(Dataset records)

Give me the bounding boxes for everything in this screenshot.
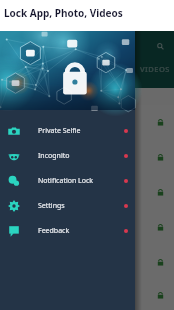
button[interactable] <box>143 280 174 310</box>
staticText: Private Selfie <box>38 126 81 136</box>
button[interactable]: Private Selfie <box>0 118 135 143</box>
button[interactable]: PHOTOS <box>24 61 111 77</box>
staticText: Lock App, Photo, Videos <box>4 6 123 20</box>
button[interactable] <box>108 175 143 210</box>
staticText: Feedback <box>38 226 70 236</box>
button[interactable]: Search <box>154 40 166 52</box>
button[interactable] <box>4 210 38 245</box>
button[interactable]: VIDEOS <box>111 61 174 77</box>
button[interactable] <box>143 140 174 175</box>
button[interactable] <box>73 105 108 140</box>
button[interactable] <box>108 105 143 140</box>
button[interactable] <box>38 175 73 210</box>
button[interactable] <box>143 210 174 245</box>
button[interactable] <box>108 140 143 175</box>
button[interactable] <box>143 245 174 280</box>
staticText: PHOTOS <box>51 64 84 74</box>
button[interactable]: Settings <box>0 193 135 218</box>
button[interactable] <box>4 175 38 210</box>
button[interactable]: Feedback <box>0 218 135 243</box>
button[interactable] <box>108 280 143 310</box>
staticText: Lock App, Photo, Videos <box>4 6 123 20</box>
button[interactable] <box>108 245 143 280</box>
button[interactable] <box>38 105 73 140</box>
staticText: Notification Lock <box>38 176 94 186</box>
staticText: Settings <box>38 201 65 211</box>
staticText: VIDEOS <box>140 64 170 74</box>
button[interactable] <box>73 175 108 210</box>
staticText: Incognito <box>38 151 70 161</box>
button[interactable] <box>143 105 174 140</box>
button[interactable]: Incognito <box>0 143 135 168</box>
button[interactable]: Notification Lock <box>0 168 135 193</box>
button[interactable] <box>143 175 174 210</box>
button[interactable] <box>108 210 143 245</box>
button[interactable] <box>4 140 38 175</box>
button[interactable] <box>38 210 73 245</box>
button[interactable] <box>38 140 73 175</box>
button[interactable] <box>4 105 38 140</box>
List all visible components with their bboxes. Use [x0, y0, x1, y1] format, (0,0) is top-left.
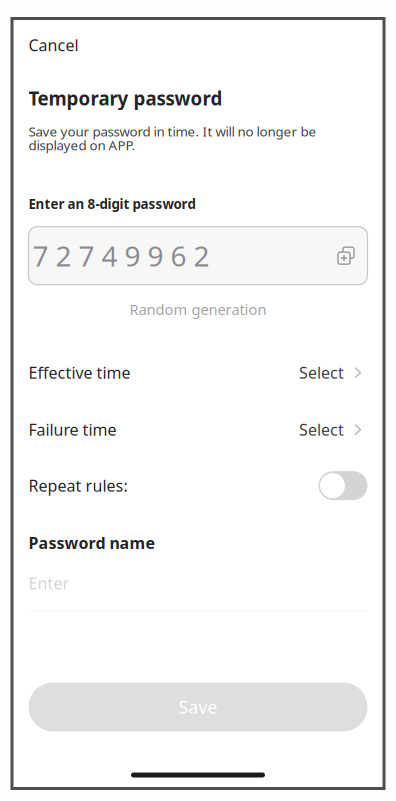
- button[interactable]: Failure time: [12, 401, 384, 458]
- staticText: Save: [178, 696, 218, 718]
- staticText: Select: [299, 362, 344, 383]
- staticText: Password name: [28, 532, 156, 553]
- staticText: Repeat rules:: [28, 475, 128, 496]
- staticText: Random generation: [130, 300, 266, 319]
- button[interactable]: Cancel: [12, 18, 95, 66]
- staticText: Enter an 8-digit password: [28, 195, 196, 213]
- staticText: Temporary password: [28, 86, 222, 110]
- button[interactable]: Repeat rules: [318, 471, 368, 500]
- staticText: Enter: [28, 572, 70, 594]
- button[interactable]: Random generation: [12, 294, 384, 325]
- staticText: Cancel: [28, 34, 78, 56]
- staticText: Select: [299, 419, 344, 440]
- button[interactable]: Save: [28, 682, 368, 732]
- staticText: 7 2 7 4 9 9 6 2: [32, 237, 210, 274]
- button[interactable]: Copy password: [328, 247, 354, 264]
- button[interactable]: Enter: [12, 553, 384, 612]
- button[interactable]: Effective time: [12, 344, 384, 401]
- staticText: Failure time: [28, 419, 116, 440]
- staticText: Effective time: [28, 362, 130, 383]
- staticText: Save your password in time. It will no l…: [28, 122, 316, 154]
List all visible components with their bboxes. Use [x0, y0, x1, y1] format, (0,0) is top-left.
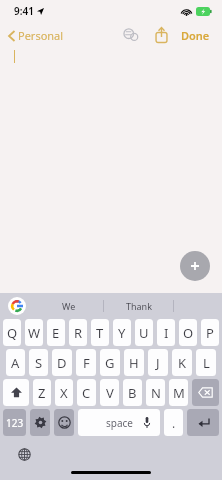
- button[interactable]: Y: [113, 319, 131, 346]
- button[interactable]: Emoji: [54, 409, 74, 436]
- staticText: D: [57, 354, 67, 372]
- staticText: O: [183, 324, 194, 342]
- button[interactable]: T: [91, 319, 109, 346]
- button[interactable]: .: [164, 409, 183, 436]
- button[interactable]: Settings: [30, 409, 50, 436]
- staticText: E: [52, 324, 60, 342]
- staticText: P: [206, 324, 214, 342]
- button[interactable]: Shift: [3, 379, 29, 406]
- button[interactable]: J: [148, 349, 168, 376]
- staticText: V: [106, 384, 114, 402]
- button[interactable]: Share: [149, 23, 173, 47]
- staticText: 123: [6, 416, 24, 430]
- button[interactable]: E: [47, 319, 65, 346]
- staticText: U: [139, 324, 149, 342]
- staticText: Q: [7, 324, 18, 342]
- staticText: We: [62, 300, 76, 312]
- button[interactable]: Backspace: [192, 379, 219, 406]
- button[interactable]: U: [135, 319, 153, 346]
- staticText: J: [156, 354, 160, 372]
- staticText: L: [203, 354, 210, 372]
- staticText: Done: [181, 28, 210, 43]
- staticText: Thank: [126, 300, 152, 312]
- button[interactable]: V: [100, 379, 119, 406]
- button[interactable]: B: [123, 379, 142, 406]
- button[interactable]: C: [77, 379, 96, 406]
- staticText: C: [82, 384, 91, 402]
- button[interactable]: Z: [33, 379, 51, 406]
- button[interactable]: A: [6, 349, 25, 376]
- staticText: I: [164, 324, 169, 342]
- button[interactable]: H: [124, 349, 144, 376]
- button[interactable]: P: [201, 319, 219, 346]
- staticText: G: [105, 354, 115, 372]
- staticText: Y: [118, 324, 126, 342]
- button[interactable]: Thank: [104, 293, 173, 319]
- staticText: X: [60, 384, 68, 402]
- staticText: B: [128, 384, 137, 402]
- staticText: T: [96, 324, 104, 342]
- button[interactable]: K: [172, 349, 192, 376]
- button[interactable]: L: [196, 349, 216, 376]
- staticText: R: [74, 324, 83, 342]
- staticText: S: [35, 354, 43, 372]
- button[interactable]: I: [157, 319, 175, 346]
- button[interactable]: 123: [3, 409, 26, 436]
- button[interactable]: Change keyboard language: [14, 444, 34, 464]
- staticText: K: [178, 354, 187, 372]
- button[interactable]: Enter: [187, 409, 219, 436]
- staticText: A: [11, 354, 20, 372]
- staticText: M: [173, 384, 185, 402]
- button[interactable]: Add: [180, 251, 210, 281]
- button[interactable]: We: [34, 293, 103, 319]
- staticText: Personal: [18, 28, 64, 43]
- button[interactable]: N: [146, 379, 165, 406]
- button[interactable]: Collaborate: [119, 23, 143, 47]
- staticText: W: [28, 324, 41, 342]
- button[interactable]: O: [179, 319, 197, 346]
- button[interactable]: S: [29, 349, 48, 376]
- button[interactable]: Personal: [6, 26, 66, 45]
- staticText: N: [151, 384, 161, 402]
- button[interactable]: Q: [3, 319, 21, 346]
- staticText: H: [129, 354, 139, 372]
- button[interactable]: G: [100, 349, 120, 376]
- button[interactable]: X: [55, 379, 73, 406]
- staticText: F: [83, 354, 90, 372]
- button[interactable]: Google: [8, 297, 26, 315]
- staticText: space: [106, 416, 133, 430]
- button[interactable]: F: [76, 349, 96, 376]
- staticText: .: [172, 415, 176, 431]
- button[interactable]: M: [169, 379, 188, 406]
- button[interactable]: D: [52, 349, 72, 376]
- button[interactable]: R: [69, 319, 87, 346]
- button[interactable]: Done: [177, 24, 214, 47]
- staticText: 9:41: [14, 4, 34, 18]
- staticText: Z: [38, 384, 46, 402]
- button[interactable]: W: [25, 319, 43, 346]
- button[interactable]: space: [78, 409, 160, 436]
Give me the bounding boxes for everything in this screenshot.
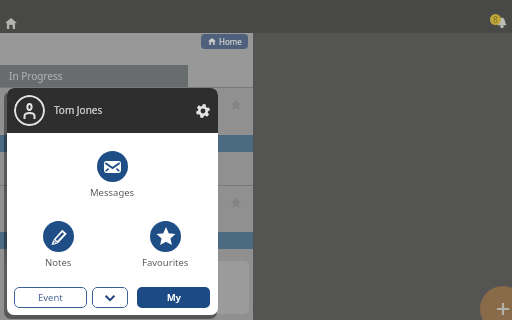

(End Dataset records)

Work task: Return the entries above exactly and in full; do not include images.

Answer:
Give me the bounding boxes for everything in this screenshot.
button[interactable] <box>143 280 174 310</box>
staticText: Private Selfie <box>38 126 81 136</box>
button[interactable]: Private Selfie <box>0 118 135 143</box>
button[interactable]: PHOTOS <box>24 61 111 77</box>
staticText: Lock App, Photo, Videos <box>4 6 123 20</box>
button[interactable] <box>108 175 143 210</box>
staticText: Feedback <box>38 226 70 236</box>
button[interactable]: Search <box>154 40 166 52</box>
button[interactable] <box>4 210 38 245</box>
button[interactable]: VIDEOS <box>111 61 174 77</box>
button[interactable] <box>143 140 174 175</box>
button[interactable] <box>73 105 108 140</box>
button[interactable] <box>108 105 143 140</box>
button[interactable] <box>38 175 73 210</box>
button[interactable] <box>143 210 174 245</box>
button[interactable] <box>108 140 143 175</box>
button[interactable] <box>143 245 174 280</box>
staticText: PHOTOS <box>51 64 84 74</box>
button[interactable]: Settings <box>0 193 135 218</box>
button[interactable] <box>4 175 38 210</box>
button[interactable]: Feedback <box>0 218 135 243</box>
button[interactable] <box>108 280 143 310</box>
staticText: Lock App, Photo, Videos <box>4 6 123 20</box>
button[interactable] <box>108 245 143 280</box>
button[interactable] <box>38 105 73 140</box>
staticText: Notification Lock <box>38 176 94 186</box>
staticText: Settings <box>38 201 65 211</box>
staticText: VIDEOS <box>140 64 170 74</box>
button[interactable] <box>73 175 108 210</box>
staticText: Incognito <box>38 151 70 161</box>
button[interactable] <box>143 105 174 140</box>
button[interactable]: Incognito <box>0 143 135 168</box>
button[interactable]: Notification Lock <box>0 168 135 193</box>
button[interactable] <box>143 175 174 210</box>
button[interactable] <box>108 210 143 245</box>
button[interactable] <box>4 140 38 175</box>
button[interactable] <box>38 210 73 245</box>
button[interactable] <box>38 140 73 175</box>
button[interactable] <box>4 105 38 140</box>
List all visible components with their bboxes. Use [x0, y0, x1, y1] format, (0,0) is top-left.
- button[interactable]: Failure time: [12, 401, 384, 458]
- staticText: Save: [178, 696, 218, 718]
- staticText: Select: [299, 362, 344, 383]
- staticText: Password name: [28, 532, 156, 553]
- staticText: Repeat rules:: [28, 475, 128, 496]
- staticText: Random generation: [130, 300, 266, 319]
- button[interactable]: Cancel: [12, 18, 95, 66]
- staticText: Enter an 8-digit password: [28, 195, 196, 213]
- staticText: Temporary password: [28, 86, 222, 110]
- button[interactable]: Repeat rules: [318, 471, 368, 500]
- staticText: Enter: [28, 572, 70, 594]
- button[interactable]: Random generation: [12, 294, 384, 325]
- staticText: Cancel: [28, 34, 78, 56]
- staticText: Select: [299, 419, 344, 440]
- button[interactable]: Save: [28, 682, 368, 732]
- staticText: 7 2 7 4 9 9 6 2: [32, 237, 210, 274]
- button[interactable]: Copy password: [328, 247, 354, 264]
- button[interactable]: Enter: [12, 553, 384, 612]
- button[interactable]: Effective time: [12, 344, 384, 401]
- staticText: Failure time: [28, 419, 116, 440]
- staticText: Effective time: [28, 362, 130, 383]
- staticText: Save your password in time. It will no l…: [28, 122, 316, 154]
List all visible components with their bboxes. Use [x0, y0, x1, y1] format, (0,0) is top-left.
- button[interactable]: Y: [113, 319, 131, 346]
- button[interactable]: Emoji: [54, 409, 74, 436]
- staticText: D: [57, 354, 67, 372]
- staticText: O: [183, 324, 194, 342]
- button[interactable]: T: [91, 319, 109, 346]
- button[interactable]: .: [164, 409, 183, 436]
- button[interactable]: Settings: [30, 409, 50, 436]
- staticText: E: [52, 324, 60, 342]
- staticText: P: [206, 324, 214, 342]
- button[interactable]: Shift: [3, 379, 29, 406]
- button[interactable]: J: [148, 349, 168, 376]
- staticText: V: [106, 384, 114, 402]
- button[interactable]: Share: [149, 23, 173, 47]
- staticText: 123: [6, 416, 24, 430]
- button[interactable]: E: [47, 319, 65, 346]
- staticText: U: [139, 324, 149, 342]
- staticText: Q: [7, 324, 18, 342]
- staticText: We: [62, 300, 76, 312]
- button[interactable]: Backspace: [192, 379, 219, 406]
- button[interactable]: U: [135, 319, 153, 346]
- staticText: J: [156, 354, 160, 372]
- staticText: L: [203, 354, 210, 372]
- staticText: Done: [181, 28, 210, 43]
- staticText: Thank: [126, 300, 152, 312]
- button[interactable]: V: [100, 379, 119, 406]
- button[interactable]: B: [123, 379, 142, 406]
- button[interactable]: C: [77, 379, 96, 406]
- staticText: C: [82, 384, 91, 402]
- button[interactable]: Z: [33, 379, 51, 406]
- button[interactable]: A: [6, 349, 25, 376]
- staticText: I: [164, 324, 169, 342]
- button[interactable]: H: [124, 349, 144, 376]
- button[interactable]: P: [201, 319, 219, 346]
- staticText: G: [105, 354, 115, 372]
- staticText: Y: [118, 324, 126, 342]
- button[interactable]: Thank: [104, 293, 173, 319]
- staticText: X: [60, 384, 68, 402]
- staticText: B: [128, 384, 137, 402]
- staticText: T: [96, 324, 104, 342]
- button[interactable]: K: [172, 349, 192, 376]
- button[interactable]: L: [196, 349, 216, 376]
- staticText: R: [74, 324, 83, 342]
- staticText: S: [35, 354, 43, 372]
- button[interactable]: I: [157, 319, 175, 346]
- button[interactable]: 123: [3, 409, 26, 436]
- button[interactable]: Change keyboard language: [14, 444, 34, 464]
- staticText: K: [178, 354, 187, 372]
- button[interactable]: Enter: [187, 409, 219, 436]
- staticText: A: [11, 354, 20, 372]
- staticText: M: [173, 384, 185, 402]
- button[interactable]: Add: [180, 251, 210, 281]
- button[interactable]: We: [34, 293, 103, 319]
- staticText: Personal: [18, 28, 64, 43]
- button[interactable]: N: [146, 379, 165, 406]
- button[interactable]: Collaborate: [119, 23, 143, 47]
- staticText: W: [28, 324, 41, 342]
- button[interactable]: O: [179, 319, 197, 346]
- button[interactable]: S: [29, 349, 48, 376]
- button[interactable]: Personal: [6, 26, 66, 45]
- staticText: N: [151, 384, 161, 402]
- button[interactable]: Q: [3, 319, 21, 346]
- staticText: H: [129, 354, 139, 372]
- button[interactable]: G: [100, 349, 120, 376]
- button[interactable]: X: [55, 379, 73, 406]
- staticText: F: [83, 354, 90, 372]
- button[interactable]: Google: [8, 297, 26, 315]
- staticText: space: [106, 416, 133, 430]
- button[interactable]: F: [76, 349, 96, 376]
- staticText: .: [172, 415, 176, 431]
- button[interactable]: M: [169, 379, 188, 406]
- button[interactable]: D: [52, 349, 72, 376]
- button[interactable]: R: [69, 319, 87, 346]
- button[interactable]: Done: [177, 24, 214, 47]
- staticText: 9:41: [14, 4, 34, 18]
- staticText: Z: [38, 384, 46, 402]
- button[interactable]: W: [25, 319, 43, 346]
- button[interactable]: space: [78, 409, 160, 436]
Give me the bounding boxes for everything in this screenshot.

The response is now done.